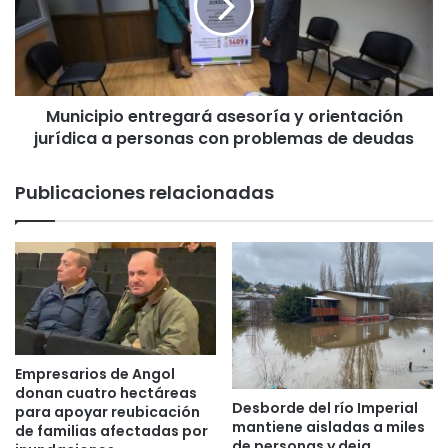
m
c
a
i
r
p
i
i
l
o
l
Municipio entregará asesoría y orientación
e
a
jurídica a personas con problemas de deudas
n
p
t
a
r
Publicaciones relacionadas
r
e
a
g
l
a
a
r
c
á
o
a
m
s
u
e
n
s
Empresarios de Angol
a
o
donan cuatro hectáreas
Desborde del río Imperial
d
r
para apoyar reubicación
mantiene aisladas a miles
e
de familias afectadas por
í
de personas y deja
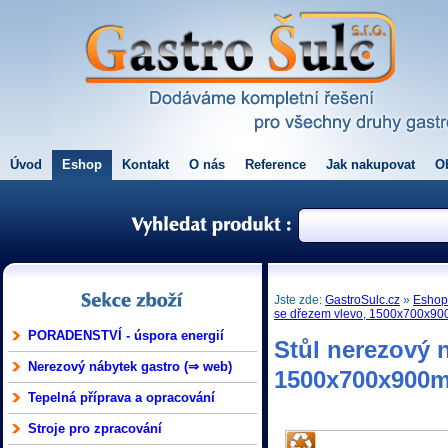
Úvod
Eshop
Kontakt
O nás
Reference
Jak nakupovat
O
Jste zde:
GastroSulc.cz
»
Esho
se dřezem vlevo, 1500x700x90
PORADENSTVÍ - úspora energií
Stůl nerezový 
Nerezový nábytek gastro (⇒ web)
1500x700x900m
Tepelná příprava a opracování
Stroje pro zpracování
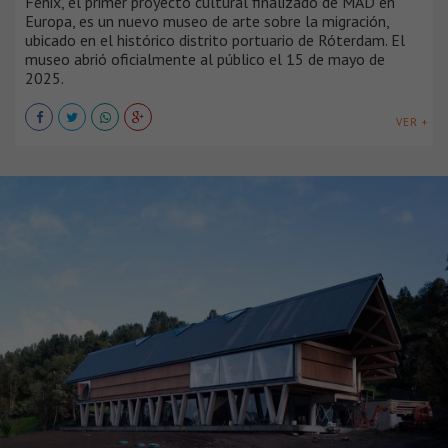
Fenix, el primer proyecto cultural finalizado de MAD en
Europa, es un nuevo museo de arte sobre la migración,
ubicado en el histórico distrito portuario de Róterdam. El
museo abrió oficialmente al público el 15 de mayo de
2025.
VER +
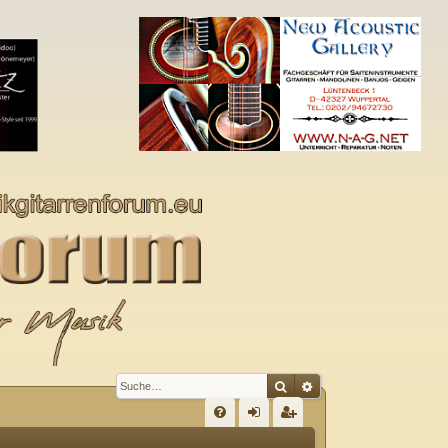
Suche
Erweiterte Suche
S
FA
n
eg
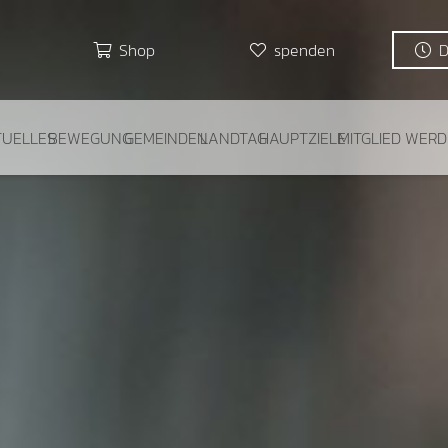
Shop
spenden
TUELLES
BEWEGUNG
GEMEINDEN
LANDTAG
HAUPTZIELE
MITGLIED WER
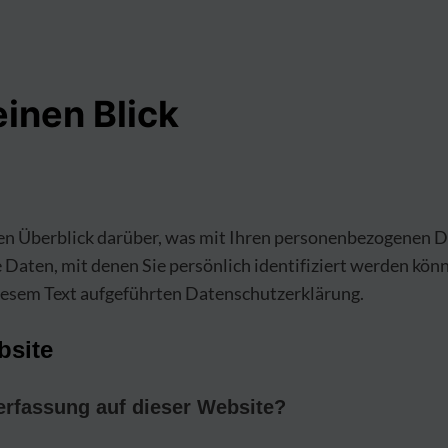
einen Blick
en Überblick darüber, was mit Ihren personenbezogenen Da
 Daten, mit denen Sie persönlich identifiziert werden kö
iesem Text aufgeführten Datenschutzerklärung.
bsite
nerfassung auf dieser Website?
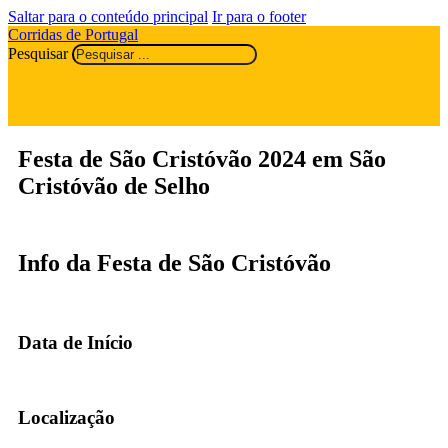
Saltar para o conteúdo principal
Ir para o footer
Corridas de Portugal
Pesquisar
Festa de São Cristóvão 2024 em São
Cristóvão de Selho
Info da Festa de São Cristóvão
Data de Início
Localização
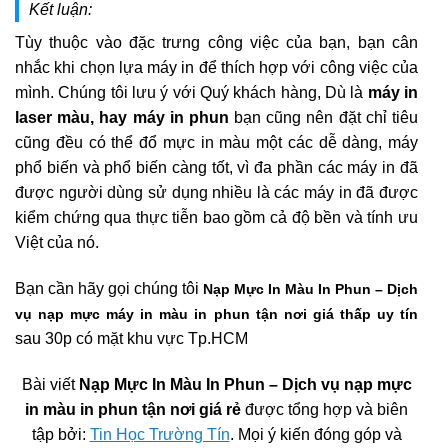
Kết luận:
Tùy thuộc vào đặc trưng công việc của bạn, bạn cân
nhắc khi chọn lựa máy in để thích hợp với công việc của
mình. Chúng tôi lưu ý với Quý khách hàng, Dù là
máy in
laser màu, hay máy in phun
bạn cũng nên đặt chỉ tiêu
cũng đều có thể đổ mực in màu một các dễ dàng, máy
phổ biến và phổ biến càng tốt, vì đa phần các máy in đã
được người dùng sử dụng nhiều là các máy in đã được
kiểm chứng qua thực tiễn bao gồm cả độ bền và tính ưu
Việt của nó.
Bạn cần hãy gọi chúng tôi
Nạp Mực In Màu In Phun – Dịch
vụ nạp mực máy in màu in phun tận nơi giá thấp uy tín
sau 30p có mặt khu vực Tp.HCM
Bài viết
Nạp Mực In Màu In Phun – Dịch vụ nạp mực
in màu in phun tận nơi giá rẻ
được tổng hợp và biên
tập bởi:
Tin Học Trường Tín
. Mọi ý kiến đóng góp và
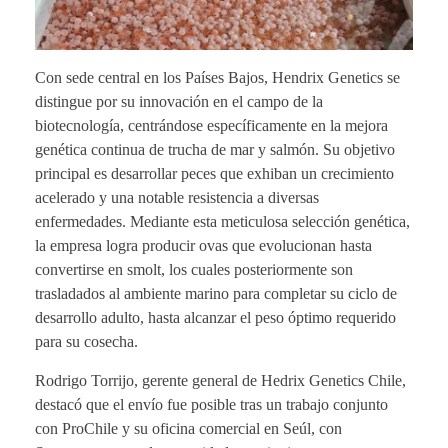
Con sede central en los Países Bajos, Hendrix Genetics se
distingue por su innovación en el campo de la
biotecnología, centrándose específicamente en la mejora
genética continua de trucha de mar y salmón. Su objetivo
principal es desarrollar peces que exhiban un crecimiento
acelerado y una notable resistencia a diversas
enfermedades. Mediante esta meticulosa selección genética,
la empresa logra producir ovas que evolucionan hasta
convertirse en smolt, los cuales posteriormente son
trasladados al ambiente marino para completar su ciclo de
desarrollo adulto, hasta alcanzar el peso óptimo requerido
para su cosecha.
Rodrigo Torrijo, gerente general de Hedrix Genetics Chile,
destacó que el envío fue posible tras un trabajo conjunto
con ProChile y su oficina comercial en Seúl, con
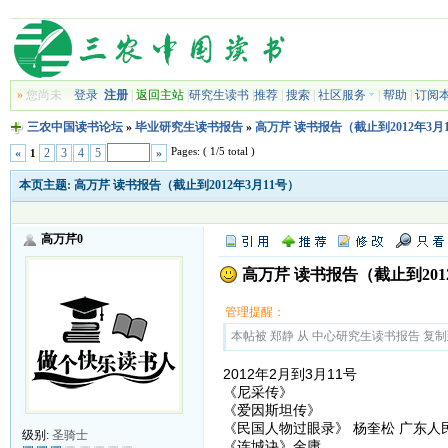
»
您尚未
登录
注册
|
返回主站
|
研究生读书
|
推荐
|
搜索
|
社区服务
|
帮助
|
订阅
三农中国读书论坛
»
毕业研究生读书报告
»
高万芹 读书报告（截止到2012年3月
Pages: ( 1/5 total )
«
2
3
4
5
»
1
本页主题:
高万芹 读书报告（截止到2012年3月11号）
高万芹0
高万芹 读书报告（截止到201
管理提醒：
本帖被 郑静 从 中心研究生读书报告 复制到本区
2012年2月到3月11号
《尼采传》
《爱因斯坦传》
《民国人物过眼录》 杨奎松 广东人
级别:
圣骑士
《连城诀》金庸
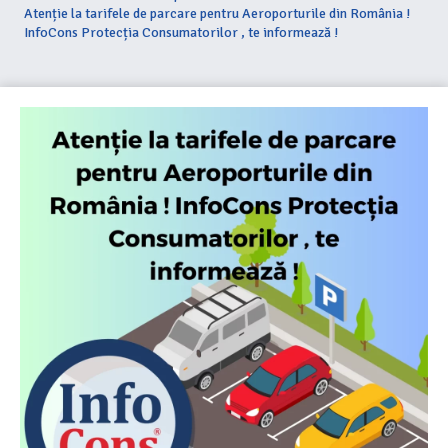
Atenție la tarifele de parcare pentru Aeroporturile din România !
InfoCons Protecția Consumatorilor , te informează !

▶ **Work to complete**
The response must match the data line for line, from its first line through the line with "PORADENSTVÍ - úspora energií", inclusive, and must leave out the pictures.

▶ **Expected answer**
m
c
a
i
r
p
i
i
l
o
l
Municipio entregará asesoría y orientación
e
a
jurídica a personas con problemas de deudas
n
p
t
a
r
Publicaciones relacionadas
r
e
a
g
l
a
a
r
c
á
o
a
m
s
u
e
n
s
Empresarios de Angol
a
o
donan cuatro hectáreas
Desborde del río Imperial
d
r
para apoyar reubicación
mantiene aisladas a miles
e
de familias afectadas por
í
de personas y deja
Úvod
Eshop
Kontakt
O nás
Reference
Jak nakupovat
O
Jste zde:
GastroSulc.cz
»
Esho
se dřezem vlevo, 1500x700x90
PORADENSTVÍ - úspora energií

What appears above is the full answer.